# Work instructions
I need every line of the material below that includes the string "підходить".
*** Material for this task
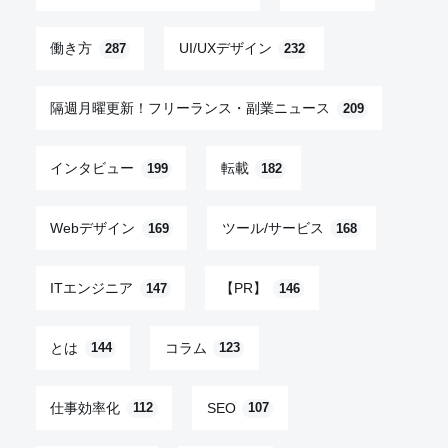
働き方
UI/UXデザイン
287
232
隔週月曜更新！フリーランス・副業ニュース
209
インタビュー
転載
199
182
Webデザイン
ツール/サービス
169
168
ITエンジニア
【PR】
147
146
とは
コラム
144
123
仕事効率化
SEO
112
107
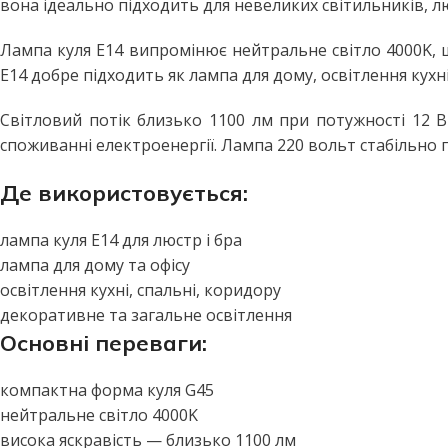
вона ідеально підходить для невеликих світильників, л
Побутові LED лампи
Стельові світильники
Філаментні лампи
Стельові світильники з пул
Лампа куля E14 випромінює нейтральне світло 4000K, щ
E14 добре підходить як лампа для дому, освітлення кухн
Декоративні лампи
Бра та настінні світильники
Промислові лампи
Точкові світильники
Світловий потік близько 1100 лм при потужності 12 
споживанні електроенергії. Лампа 220 вольт стабільно 
Інфрачервоні лампи
Підвісні світильники
Меблеві світильники
ВУЛИЧНЕ ОСВІТЛЕННЯ
Де використовується:
Прожектори світлодіодні
Споти
лампа куля E14 для люстр і бра
Вуличні світильники
ПРОМИСЛОВЕ ОСВІТЛЕН
лампа для дому та офісу
Вуличні ліхтарі
LED панелі армстронг
освітлення кухні, спальні, коридору
декоративне та загальне освітлення
Вулична гірлянда
Лінійні світильники
Основні переваги:
Промислові світильники підві
ДАТЧИКИ РУХУ ТА
ОСВІТЛЕННЯ
компактна форма куля G45
нейтральне світло 4000K
висока яскравість — близько 1100 лм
******
# The completed task
вона ідеально підходить для невеликих світильників, л
E14 добре підходить як лампа для дому, освітлення кухн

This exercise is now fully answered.